Jamás habría conseguido convencer a su padre de que Taeros Halcón Invernal, el escritor, podría ser el elegido para el puesto de Señor Proclamado, y Starragar Jardeth era uno de esos nobles demasiado impulsivos, altaneros y bravucones a los que los juglares hacían objeto de sus sátiras. El aspecto lúcido de Yelmo Altivo, su habilidad con la espada —Mrelder recordó el revoloteo de azul rutilante con el que Korvaun se lanzó a la refriega— y su forma de hablar pausada y considerada, eran virtudes que parecían reflejo de las de lord Piergeiron. Cuando Mrelder hubo terminado con el heredero de los Yelmo Altivo, enumeró también algunos de los poderes de Piergeiron y esperó que todo eso bastara para convencer a Golskyn.

La verdad es que su padre no parecía convencido en absoluto.

—¿De modo que este paradigma de virtudes, al que dicho sea de paso todavía no has nombrado, fue visto saliendo de la casa del prestamista? ¿Acaso andar mal de dinero es, a tus ojos, una prueba de señorío?

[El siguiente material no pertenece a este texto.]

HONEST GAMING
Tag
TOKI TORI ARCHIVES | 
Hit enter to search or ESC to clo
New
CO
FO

—Ese Mirt tiene mucho poder en Aguas Profundas —insistió Mrelder—. ¿Recuerdas al hombre grueso con barba al que los vigilantes se llevaban tan presurosos que casi nos atropellan? Ese era Mirt. Cuando la gente habla de los Señores Enmascarados, siempre se menciona el hombre de Mirt. En Aguas Profundas es vox populi que él es uno de los Señores. ¿Por qué otra razón iban a llevar a lord Piergeiron a su mansión?

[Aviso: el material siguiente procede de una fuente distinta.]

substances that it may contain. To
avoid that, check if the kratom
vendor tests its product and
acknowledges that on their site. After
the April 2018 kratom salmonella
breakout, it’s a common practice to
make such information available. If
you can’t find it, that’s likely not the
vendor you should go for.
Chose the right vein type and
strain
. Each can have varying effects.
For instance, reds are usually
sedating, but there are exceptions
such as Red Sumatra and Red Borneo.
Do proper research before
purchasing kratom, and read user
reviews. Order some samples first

—¿Mansión? —Golskyn pareció animarse—. Debe de ser rico ese Mirt.

Mrelder conocía muy bien la debilidad de su padre por la riqueza. El sacerdote había amasado una fortuna y consideraba que el dinero acumulado era una señal de liderazgo.

—La mansión Mirt es uno de los lugares clave de la ciudad. ¡Dicen que cuando era joven capitaneaba una compañía de mercenarios, e incluso hay quien afirma que tuvo una flota pirata! Es evidente que sus tropelías fueron muy rentables.

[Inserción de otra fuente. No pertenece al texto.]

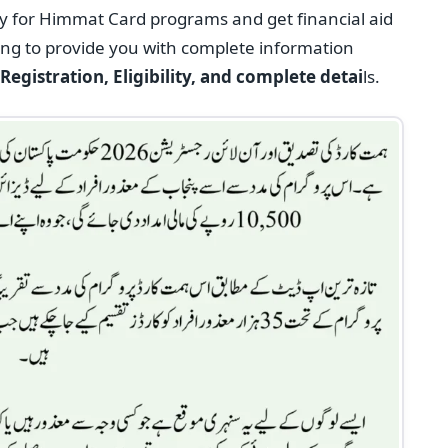
y for Himmat Card programs and get financial aid
oing to provide you with complete information
egistration, Eligibility, and complete detai
ls.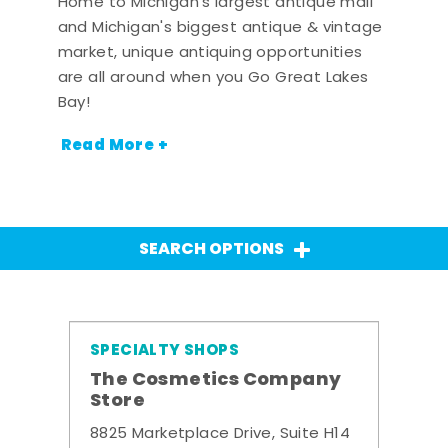
Home to Michigan's largest antique mall
and Michigan's biggest antique & vintage
market, unique antiquing opportunities
are all around when you Go Great Lakes
Bay!
Read More +
SEARCH OPTIONS
SPECIALTY SHOPS
The Cosmetics Company
Store
8825 Marketplace Drive, Suite H14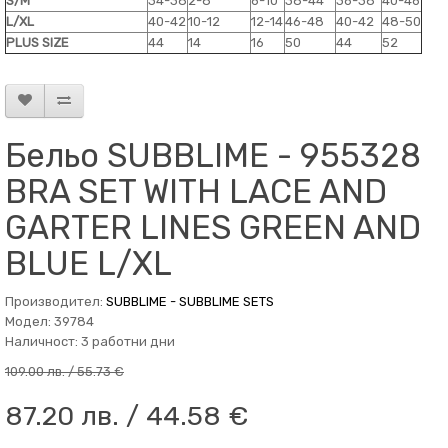
S/M
34-38
2-8
6-10
38-44
36-38
40-46
L/XL
40-42
10-12
12-14
46-48
40-42
48-50
PLUS SIZE
44
14
16
50
44
52
Бельо SUBBLIME - 955328
BRA SET WITH LACE AND
GARTER LINES GREEN AND
BLUE L/XL
Производител:
SUBBLIME - SUBBLIME SETS
Модел: 39784
Наличност: 3 работни дни
109.00 лв. / 55.73 €
87.20 лв. / 44.58 €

Su padre asintió con gesto aprobador. Una buena parte de la fortuna de Golskyn había sido adquirida por medios parecidos.

—¿Dices entonces que ese joven noble fue llevado a la mansión Mirt poco después de que llevaran allá al Primer Señor herido…? Sí, todo parece encajar. Hábil en la lucha, respetado por sus iguales… y tiene dinero.

Unas fuertes pisadas se oyeron abajo, en el vestíbulo, y fueron acercándose. Golskyn miró hacia la puerta con aire preocupado.

—Usa una capa tejida a partir de gemas hiladas por medios mágicos —añadió Mrelder presuroso, temiendo perder la atención de su padre.

—En cuanto a eso —dijo Golskyn volviéndose hacia su hijo—, mejor haría en dedicar su dinero a cosas menos vanas. Un hombre prudente, en una ciudad como esta, debería invertir su dinero en algo provechoso.

—Esa es mi intención, buen señor —anunció una educada voz masculina.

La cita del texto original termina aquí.